A politização - e pior do que isso a ''ideologização'' - dos Jogos, hoje menos intensa desde a queda do Muro, ainda opera e o aparato que foi montado pelo Comitê Brasileiro, com a cobertura integral do governo, visava um desempenho bem melhor até para favorecer o clima e as expectativas de 2016 que teremos a obrigação de organizar. A presidente Dilma, ao assistir a abertura em Londres, achou que poderemos fazer melhor, embora o alto nível artístico num esforço documental para exaltar o desdobramento civilizatório da terra. Quem sabe a nossa presidente como boa parte dos brasileiros entenda que de fato superamos o império, ainda que, como reflete ela própria, nem sempre o PIB expresse a realidade.
A judoca de prata
Se é possível um país, desorganizado como o nosso, descobrir a judoca genial no Piauí, que nos deu a primeira medalha de ouro, percebe-se que carecemos de coordenação suficiente, em termos de federações e confederações, para termos uma força autêntica e renovada das várias modalidades. Na fase mais febril do oba oba de Lula na presidência, quando brigamos para sediar a Copa do Mundo e as Olimpíadas, a articulação entre a presidência e a cartolagem era a mais sólida possível, o que até facilitou o festival de prodigalidade dos Jogos Panamericanos orçados em pouco mais de R$ 700 milhões e que acabaram custando mais de R$ 4 bilhões sem que se cumprisse promessas vagas como a do saneamento da baia da Guanabara e não se evitasse a rápida deterioração da vila olímpica do que o estádio do Engenhão, ora substituindo o Maracanã, é também referência por suas deficiências estruturais.

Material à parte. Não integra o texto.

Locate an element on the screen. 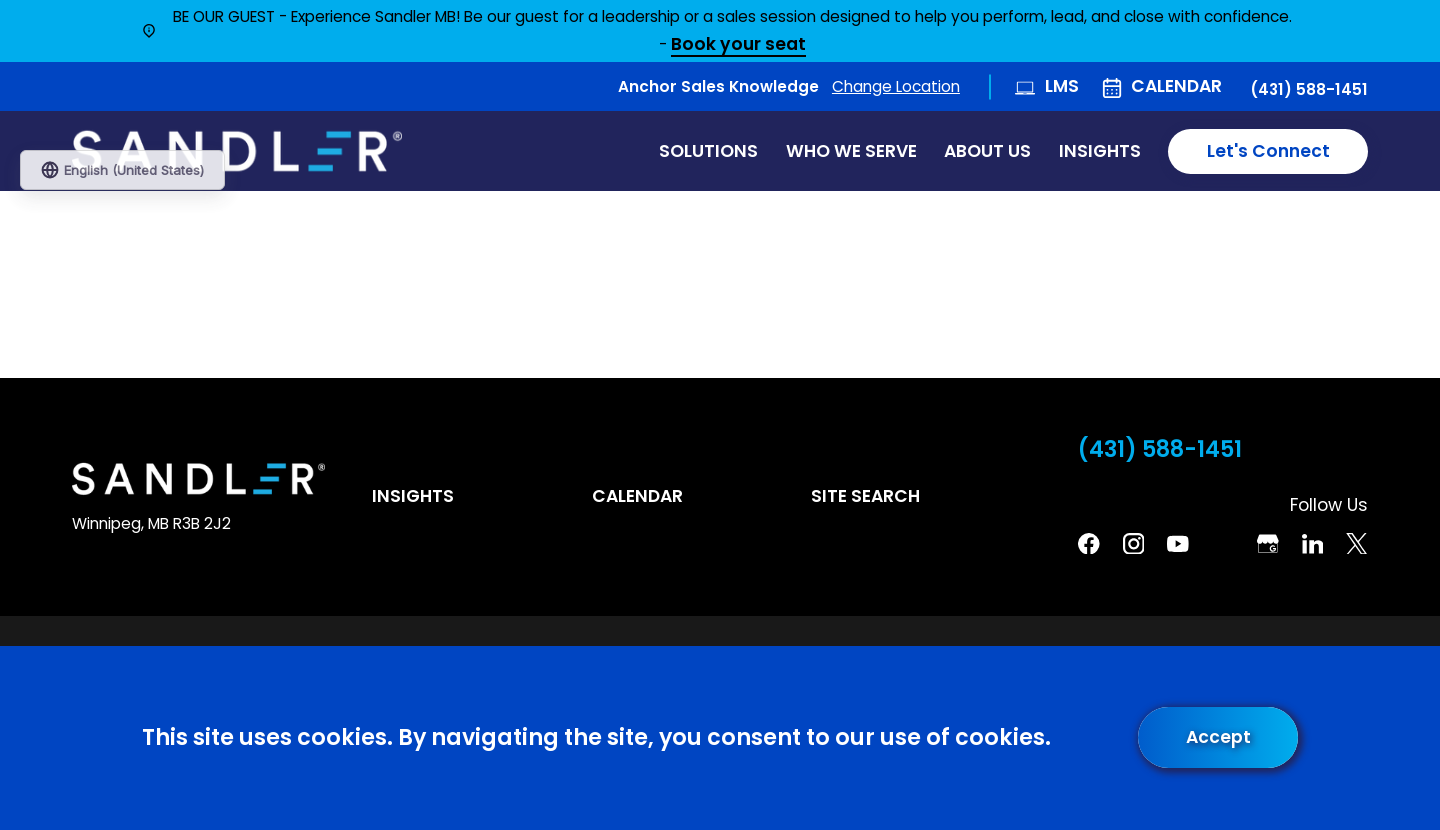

Assim o exemplo do Pan é alertador não apenas quanto a dispersão de recursos como ainda com os riscos de falhas organizacionais e herança de elefantes brancos como se deu na Grécia com as instalações montadas para desportos não praticados no país.
A Copa, vexame?
Na Inglaterra o presidente da Fifa, Blater, em conversa com a presidente Dilma Rousseff, fez a observação de que o cronograma das obras nos estádios em boa parte se mostrava comprometido. E isso dá para perceber aqui em Curitiba com o andamento capenga da Arena da Baixada, isso sem falar das obras de mobilidade urbana a começar com o aeroporto de Afonso Pena com suas conhecidas deficiências operacionais e também a considerar o andamento da construção do metrô que imporá mais um fator de bloqueio no fluxo da circulação em cima do itinerário das canaletas excluivas do transporte coletivo.
Cada vez que se invoca a possibilidade de alguns estádios não estarem concluídos argumenta-se que um país, capaz de tirar do nada a sua maior festa, o carnaval, tem no improviso e na criatividade marcas do seu engenho. A festa referida ocupa comunidades inteiras em arranjos de antecedência e é tudo hoje muito bem planejado e assim mesmo sujeito a acidentes e até a incêndios com os carros alegóricos.
O tempo ruge e ao menos até agora não foram dadas respostas satisfatórias sobre dificuldades que teremos na Copa em 2014 e nos Jogos em 2016.